Action item: Whenever a line in the following entries includes "header", tally it. Report nothing except the final count.

Records for this task:
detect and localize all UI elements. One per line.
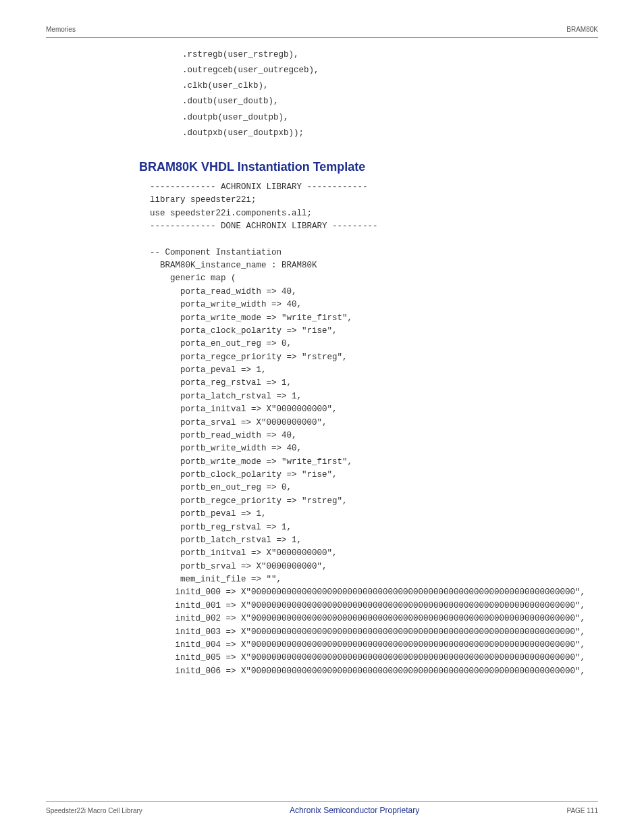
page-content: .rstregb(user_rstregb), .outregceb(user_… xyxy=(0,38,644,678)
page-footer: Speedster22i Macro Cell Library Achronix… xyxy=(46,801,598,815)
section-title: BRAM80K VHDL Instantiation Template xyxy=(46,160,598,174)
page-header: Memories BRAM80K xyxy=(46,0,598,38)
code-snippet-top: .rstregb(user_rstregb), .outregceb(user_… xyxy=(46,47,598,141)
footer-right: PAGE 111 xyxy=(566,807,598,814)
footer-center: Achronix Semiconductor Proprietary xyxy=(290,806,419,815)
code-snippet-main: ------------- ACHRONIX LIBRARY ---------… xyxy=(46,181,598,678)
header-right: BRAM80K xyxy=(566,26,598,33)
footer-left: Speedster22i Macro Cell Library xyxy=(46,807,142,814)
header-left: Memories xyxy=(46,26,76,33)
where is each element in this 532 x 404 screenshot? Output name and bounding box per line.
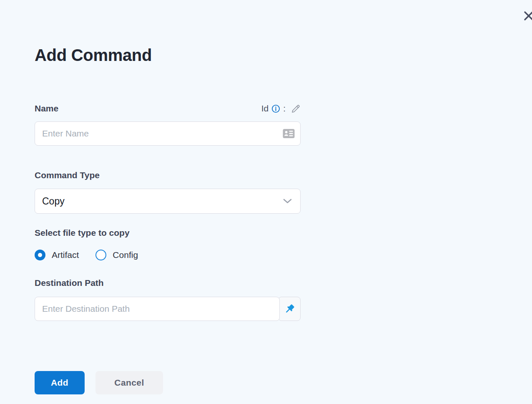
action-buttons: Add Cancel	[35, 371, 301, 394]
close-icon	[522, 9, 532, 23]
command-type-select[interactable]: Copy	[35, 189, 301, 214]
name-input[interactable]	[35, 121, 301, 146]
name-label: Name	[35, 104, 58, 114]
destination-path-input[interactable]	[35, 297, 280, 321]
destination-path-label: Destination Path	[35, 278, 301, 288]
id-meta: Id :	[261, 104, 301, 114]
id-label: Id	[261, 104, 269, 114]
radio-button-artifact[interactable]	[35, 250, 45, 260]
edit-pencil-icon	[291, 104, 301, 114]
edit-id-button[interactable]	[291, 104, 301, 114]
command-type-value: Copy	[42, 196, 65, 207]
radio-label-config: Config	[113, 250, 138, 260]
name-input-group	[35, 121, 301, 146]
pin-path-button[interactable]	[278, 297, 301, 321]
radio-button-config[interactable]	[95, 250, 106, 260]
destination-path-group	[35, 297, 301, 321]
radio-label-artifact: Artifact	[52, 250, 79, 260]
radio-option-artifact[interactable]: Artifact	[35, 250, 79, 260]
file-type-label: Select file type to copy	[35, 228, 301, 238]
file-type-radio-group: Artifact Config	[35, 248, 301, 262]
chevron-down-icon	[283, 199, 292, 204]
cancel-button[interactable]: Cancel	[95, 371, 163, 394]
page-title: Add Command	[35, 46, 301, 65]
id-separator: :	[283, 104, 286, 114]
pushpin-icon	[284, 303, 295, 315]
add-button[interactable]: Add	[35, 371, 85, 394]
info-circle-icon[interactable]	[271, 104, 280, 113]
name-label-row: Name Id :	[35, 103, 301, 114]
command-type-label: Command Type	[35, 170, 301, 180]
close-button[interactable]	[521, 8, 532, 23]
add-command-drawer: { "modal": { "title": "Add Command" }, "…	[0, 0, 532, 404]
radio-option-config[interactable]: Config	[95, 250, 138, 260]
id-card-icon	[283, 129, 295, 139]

...

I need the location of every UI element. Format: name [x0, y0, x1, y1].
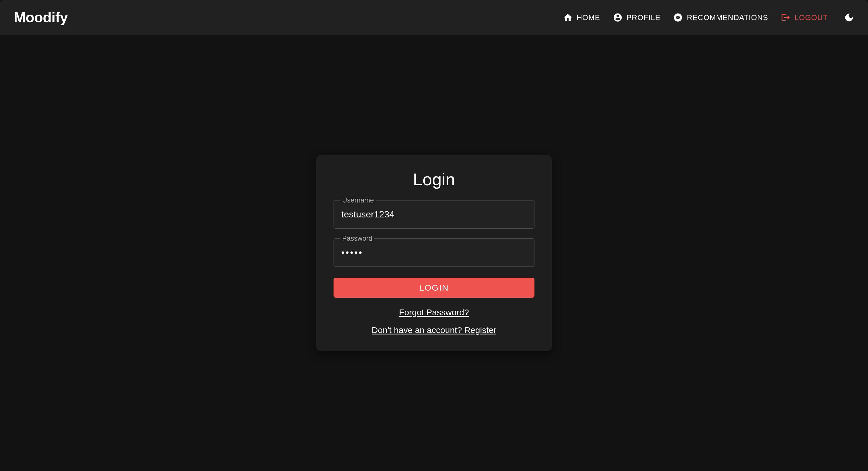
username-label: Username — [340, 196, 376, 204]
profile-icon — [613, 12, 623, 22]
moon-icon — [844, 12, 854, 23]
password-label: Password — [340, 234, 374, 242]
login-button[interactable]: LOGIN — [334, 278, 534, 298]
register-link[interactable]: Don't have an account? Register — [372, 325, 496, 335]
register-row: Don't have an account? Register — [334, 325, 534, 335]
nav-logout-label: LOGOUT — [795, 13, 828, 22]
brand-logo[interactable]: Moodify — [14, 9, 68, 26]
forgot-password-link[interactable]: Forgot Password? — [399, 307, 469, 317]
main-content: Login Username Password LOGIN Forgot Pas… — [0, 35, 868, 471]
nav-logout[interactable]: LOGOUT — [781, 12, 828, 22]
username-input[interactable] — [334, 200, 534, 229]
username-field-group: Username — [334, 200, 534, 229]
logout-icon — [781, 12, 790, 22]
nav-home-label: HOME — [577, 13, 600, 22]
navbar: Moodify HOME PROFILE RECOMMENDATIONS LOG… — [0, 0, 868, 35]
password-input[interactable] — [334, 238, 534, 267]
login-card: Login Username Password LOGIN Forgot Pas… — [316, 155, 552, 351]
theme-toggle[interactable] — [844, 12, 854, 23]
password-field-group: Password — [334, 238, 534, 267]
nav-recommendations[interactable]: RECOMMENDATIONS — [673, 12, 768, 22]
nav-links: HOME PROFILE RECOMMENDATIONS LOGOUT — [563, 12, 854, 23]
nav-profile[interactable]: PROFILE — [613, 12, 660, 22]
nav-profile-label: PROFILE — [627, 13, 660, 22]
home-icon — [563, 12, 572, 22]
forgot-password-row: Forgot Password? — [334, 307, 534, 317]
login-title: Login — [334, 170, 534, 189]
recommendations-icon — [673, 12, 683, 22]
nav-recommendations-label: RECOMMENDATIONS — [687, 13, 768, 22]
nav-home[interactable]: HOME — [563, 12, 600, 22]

Solution for this task: 3